Add config to use bucketed scan for filter indexes #329

sezruby · 2021-01-20T07:15:53Z

What is the context for this pull request?

Tracking Issue: n/a
Parent Issue: n/a
Dependencies: n/a

What changes were proposed in this pull request?

Add a config for filter index rule to apply bucketing information when reading the index data.

  // Config used to set bucketSpec for Filter Index. If bucketSpec is used, Spark can prune
  // not applicable buckets, so we could read less files in case of a high selectivity query.
  val INDEX_FILTER_RULE_USE_BUCKET_SPEC = "spark.hyperspace.index.filterRule.useBucketSpec"
  val INDEX_FILTER_RULE_USE_BUCKET_SPEC_DEFAULT = "false"

if the value is true
- Give bucketSpec to Spark so when reading the index data, Spark prunes if each bucket is not applicable. This can reduce the number of files to read for the query.
else
- spark will generate splits based on https://github.com/apache/spark/blob/2145f07e22a53e2da2f6a424c6fd169c2bb63a48/sql/core/src/main/scala/org/apache/spark/sql/execution/datasources/FilePartition.scala#L86 (usually less number of buckets) but each bucket is not pruned.

Does this PR introduce any user-facing change?

Yes, plan is changed a bit for filter indexes if the config is true.

How was this patch tested?

Unit test

imback82

I will check back when the test is added.

src/main/scala/com/microsoft/hyperspace/index/IndexConstants.scala

imback82

What's the plan for this PR vs. #332? This PR wants to enable bucketing so that bucket pruning can kick in; but it may regress if bucket pruning does not kick in. Is it possible to do some check if bucket pruning would kick in or not? If this is not feasible, maybe introduce a strategy to look at the physical plan?

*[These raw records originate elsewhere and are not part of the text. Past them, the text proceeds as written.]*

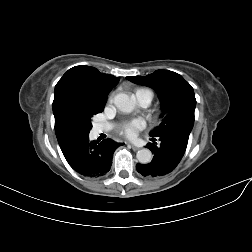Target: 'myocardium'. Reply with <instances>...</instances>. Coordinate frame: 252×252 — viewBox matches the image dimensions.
I'll use <instances>...</instances> for the list:
<instances>
[{
	"mask_svg": "<svg viewBox=\"0 0 252 252\" xmlns=\"http://www.w3.org/2000/svg\"><path fill=\"white\" fill-rule=\"evenodd\" d=\"M160 114H161V112L157 111V113H156V119H158L160 117Z\"/></svg>",
	"mask_w": 252,
	"mask_h": 252,
	"instance_id": "1",
	"label": "myocardium"
}]
</instances>
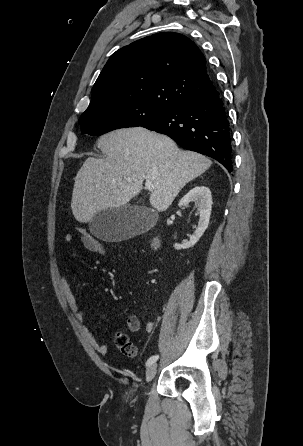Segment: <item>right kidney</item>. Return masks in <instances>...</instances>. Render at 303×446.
<instances>
[{
	"label": "right kidney",
	"mask_w": 303,
	"mask_h": 446,
	"mask_svg": "<svg viewBox=\"0 0 303 446\" xmlns=\"http://www.w3.org/2000/svg\"><path fill=\"white\" fill-rule=\"evenodd\" d=\"M194 201L199 211L198 227L193 235L190 236L189 241H185L182 244H175V249H188L193 247L201 238L203 233L208 227L211 208H212V196L211 191L206 186H196L191 189L179 202V206L187 205Z\"/></svg>",
	"instance_id": "ca27d5eb"
}]
</instances>
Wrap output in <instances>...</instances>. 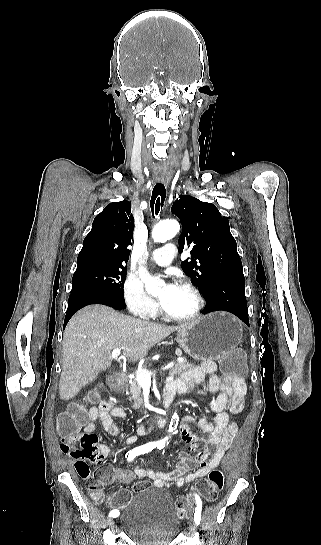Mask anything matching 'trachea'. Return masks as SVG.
Here are the masks:
<instances>
[{"label": "trachea", "instance_id": "obj_1", "mask_svg": "<svg viewBox=\"0 0 321 545\" xmlns=\"http://www.w3.org/2000/svg\"><path fill=\"white\" fill-rule=\"evenodd\" d=\"M154 181H155V184H154L155 187L153 189L152 197L150 201V206H151L153 216L158 215L160 208L163 207L165 196H166V190H165V187L163 186L164 185L163 183L165 181L164 176L161 174H158L155 176Z\"/></svg>", "mask_w": 321, "mask_h": 545}]
</instances>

sezruby · 2021-02-02T07:09:19Z

The config is disabled by default. 2 main points:

Bucket union handling
Make it switchable option so if a user would like to force it, then they can use this config
- other than bucket pruning, bucketing might be beneficial if there's a sort merge join which are not covered by indexes.

For #332, I'd like to exclude "pruned" index data files paths only, using the bucket pruning logic. After that, setting bucket spec could be a different option depending on their workloads.

We might be able to detect such SMJ and setting bucket spec or not - as filter indexes are the last rule.

imback82 · 2021-02-02T07:34:16Z

Bucket union handling

Seems like a byproduct of introducing the new config so that we can always disable bucket union for filter rule (I see useBucketUnionForAppended = false for filter rule)? What happens if we enable bucket union for filter rule if bucket spec is enabled?

other than bucket pruning, bucketing might be beneficial if there's a sort merge join which are not covered by indexes.

Hmm, if this is the case (benefits SMJ), shouldn't join rule have already kicked in?

For #332, I'd like to exclude index data files only, using the bucket pruning logic. After that, setting bucket spec could be a different option depending on their workloads.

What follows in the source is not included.